第22話 何もわからない

「なるほど。世界の七ヶ所に散らばってしまったミャクミャクの体を集めれば、願いが叶うってことだね」

 相槌を打つと、兎のミミがぶんぶん首を横に振る。

「ちがいます。坊ちゃん、世界はもっと広いです。ミャクミャク様の体が散ったのは七ヶ所どころじゃありません。あちこち! それこそ数え切れないくらい!」

「えー、じゃあなんで七つなんだよ」

「知りませんよぅ。百個っていうとはなから諦めて誰も集めないから、七個くらいが妥当なんじゃないですか」

 そう言ってつんと口を尖らせる。ミミってば本当にいい加減な奴だ。

「じゃあ七つでミャクミャクが復活するのでなければ、誰が願いを叶えてくれるの? ミャクミャクの体を探して旅しているっていう女の子? その子、そんなことできるの?」

 もう、坊ちゃんは質問ばかりでになりますね。ぷいとミミがそっぽ向く。ミミも知らないみたい。

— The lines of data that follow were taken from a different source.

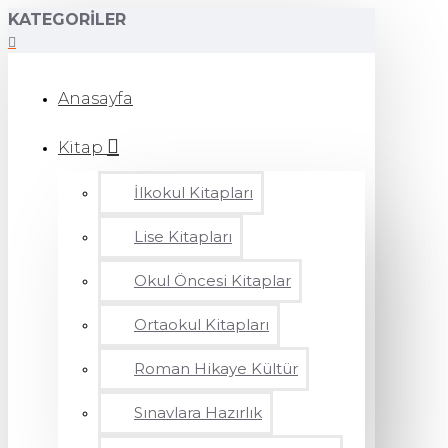
KATEGORILER
Anasayfa
Kitap
İlkokul Kitapları
Lise Kitapları
Okul Öncesi Kitaplar
Ortaokul Kitapları
Roman Hikaye Kültür
Sınavlara Hazırlık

 けど、人間の女の子にそんなのできるはずない。だとすれば、叶えてもらえる願いって案外大したことないのかも。おいしい料理を食べさせてくれるとか、それくらいだったりして。

「人間は神様じゃないから、魔法みたいに願いを叶えることはできないよ」

 そばで聞いていたイチハが言う。

「私が聞いた伝承だと、青い星を探して願いを叶えてくれるのは『大いなる力』だそうよ。それが神様なのか、別の何かなのかは知らないけれど」

「なんですか、そんなの何の情報にもなってないです。イチハも何も知らないんじゃないですかっ」

 ミミはいちいちイチハに突っかかる。そのうち本当にジビエにされちゃわないか、僕は心配だ。

 最近は異常気象が続いているし、また地震も増えてきているから、誰かがミャクミャクを復活させようとしているのかもね。と、イチハが肩を竦める。

「とにかく行動あるのみだ」

 星を集めるぞ、とドゥークが言う。そういえば、僕はドゥークが星を集める理由も知らないままだ。

 きゃあ脳筋すてきー、と能天気な兎がぴょこんと跳ねた。